January issue 2009

By | Editorial | Opinion | Published 15 years ago

As the clock struck twelve and fireworks, punctuated by the shots of gunfire, rent the air on December 31, it didn’t quite feel like the New Year’s Eve that one has looked forward to every year.

Firepower and gun power have become so much a part of our lives now that any sound akin to it merely sends a chill down one’s spine. A grim reminder of what life in Pakistan has been reduced to by the self-appointed custodians of religion.  Bombings, burnings, beheadings, kidnappings and constant intimidation — all in the name of religion.

And the government seems to be in a state of total paralysis. It’s trundling along without any sense of direction. Its battle with the judiciary is far from over. Its relations with the army and the ISI have, for the most part, been awkward. Its alliance with its main coalition partner is on the downslide and it might be a matter of days before they finally part ways. None of this bodes well for a government that is poised on the brink of a war if the alleged Pakistani perpetrators of the Mumbai carnage are not brought to justice. One wonders how the Zardari government can accede to the Indian demand to hand over the accused, who have allegedly confessed to masterminding the crime, without jeopardising its own survival.

For the extremist lobby has made strategic inroads in every sphere of life, most notably on TV channels. It has found supporters to its cause in some top-notch TV anchors, who are more hard-hitting on this government than they are on the militants who have brought life to a virtual halt in certain parts of the country.

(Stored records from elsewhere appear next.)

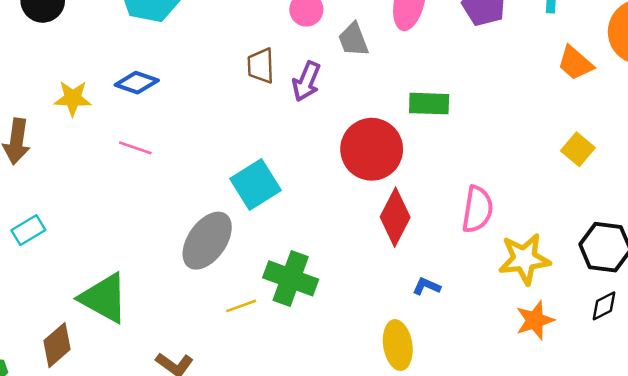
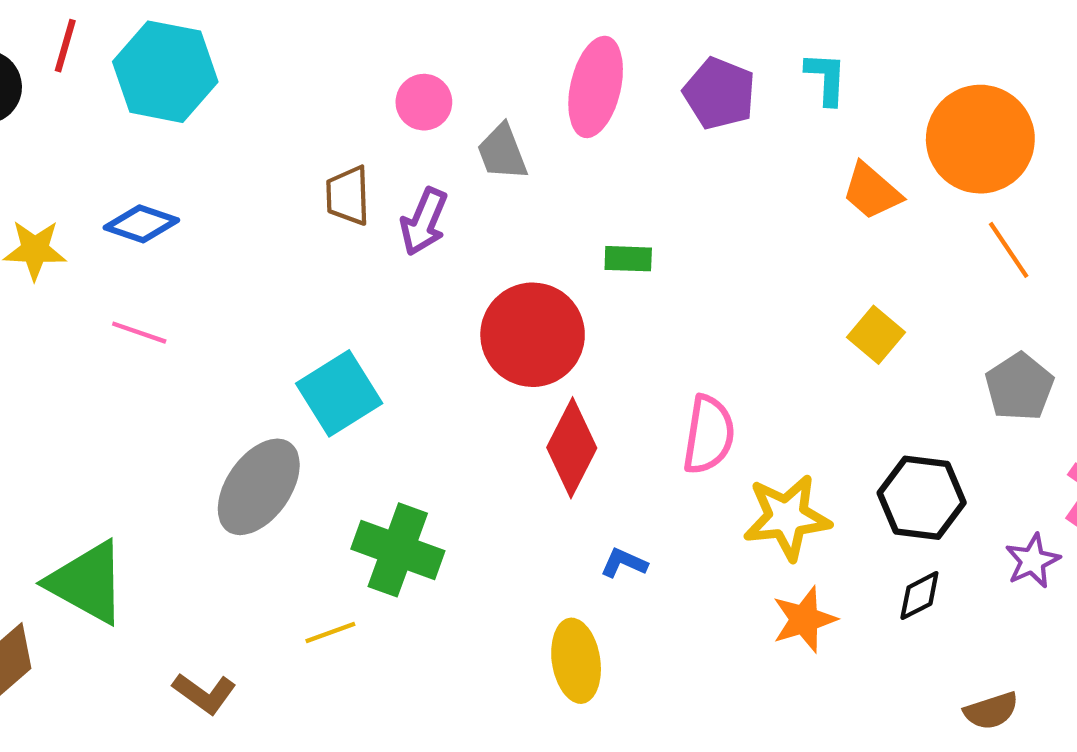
green rectangle: (429, 104) -> (628, 259), size x0.7
yellow line: (241, 306) -> (330, 632), moved

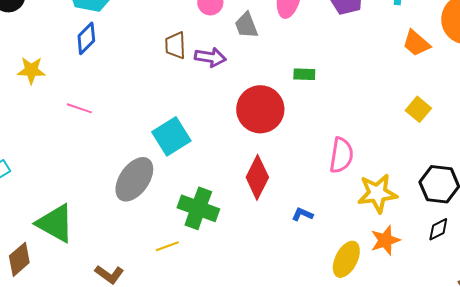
purple arrow: (424, 222) -> (210, 57), turned -104
blue diamond: (141, 224) -> (86, 38), moved, turned -64
red diamond: (572, 448) -> (257, 177), moved
yellow ellipse: (576, 661) -> (346, 259), moved, turned 36

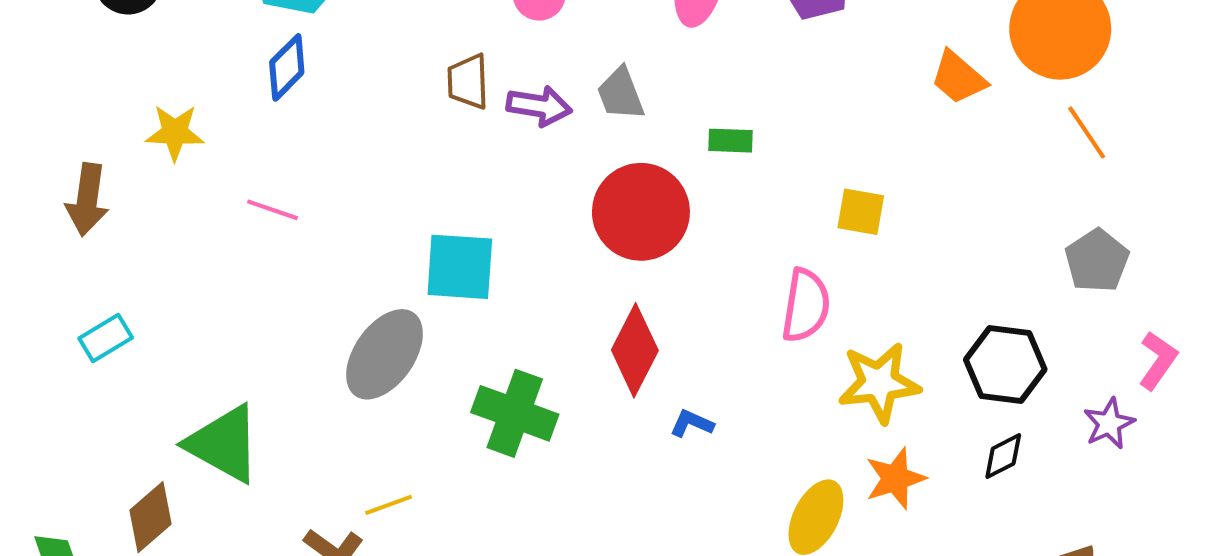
gray trapezoid: (246, 25) -> (621, 94), moved
yellow square: (418, 109) -> (861, 212), moved, turned -30
cyan square: (171, 136) -> (460, 267), turned 36
blue L-shape: (302, 214) -> (692, 424), moved
yellow line: (167, 246) -> (389, 505), moved

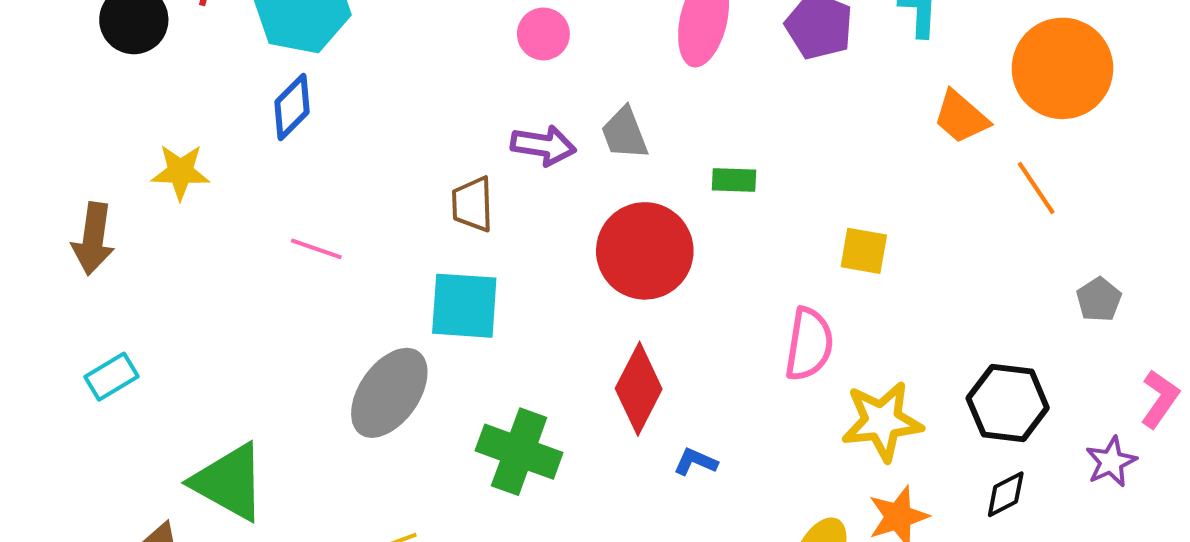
brown trapezoid: (468, 82) -> (472, 204), moved
orange line: (1087, 132) -> (1036, 188), moved
pink line: (273, 210) -> (316, 249), moved
gray pentagon: (1097, 261) -> (1099, 300), size x0.7

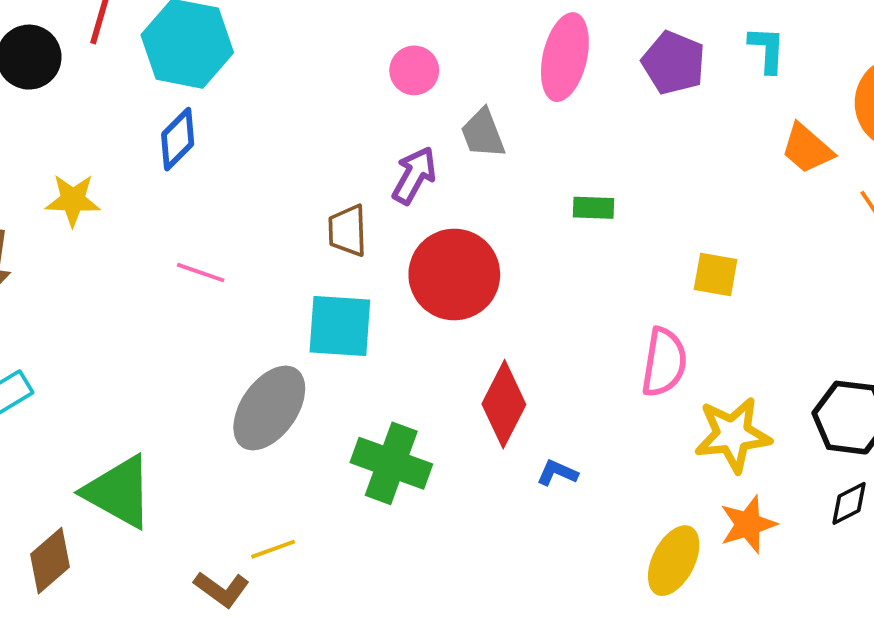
gray trapezoid: (625, 133) -> (483, 133), moved
purple arrow: (543, 145) -> (414, 175), turned -70
red circle: (645, 251) -> (454, 274), moved

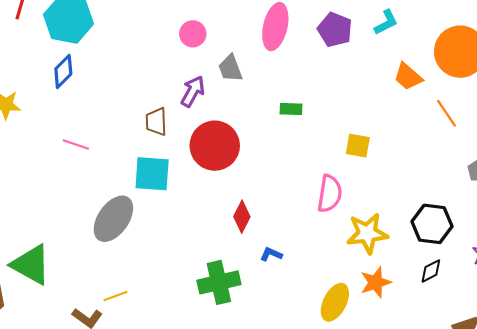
cyan L-shape: (767, 49) -> (386, 22), turned 60
red diamond: (504, 404) -> (242, 217), size x0.7
green cross: (391, 463) -> (219, 282), moved, turned -33

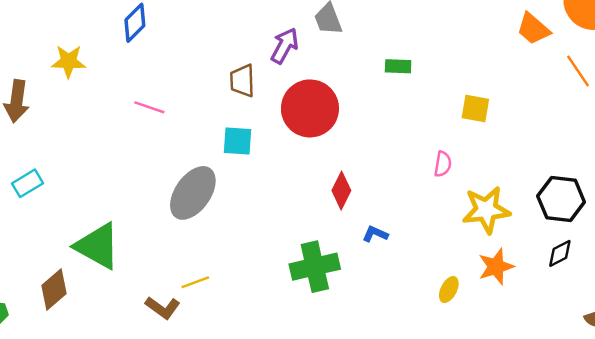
cyan square: (152, 174) -> (238, 141), size x0.7
pink semicircle: (330, 194) -> (443, 164), size x0.6
yellow ellipse: (335, 302) -> (449, 290), size x0.6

Maulvi Fazlullah’s deputy has decreed that all girls’ schools will be blown up and that women will not be allowed to step out of their homes. Additionally, three major English-medium schools in Peshawar have been blown up. But these anchors are still obsessing about India’s fulminations against Pakistan. Not a talk show about these abominable edicts and actions.

One would like to return to the times when New Year revellers could dance and sing on the streets of Karachi without being shooed away by the cops; and to the summers when middle-income families could spend their children’s holidays in the idyllic Swat valley without the fear of bullets whizzing past. And most of all, to those times when the girl child of this country attended classes in the tribal areas without the fear of her school being bombed, and the young boys could go to a madrassa or a mosque which was not awash with arms and preachers who taught them to kill and handed them guns instead of books.

Will 2009 be that year?

Rehana Hakim is one of the core team of journalists that helped start Newsline. She has been the editor-in-chief since 1996.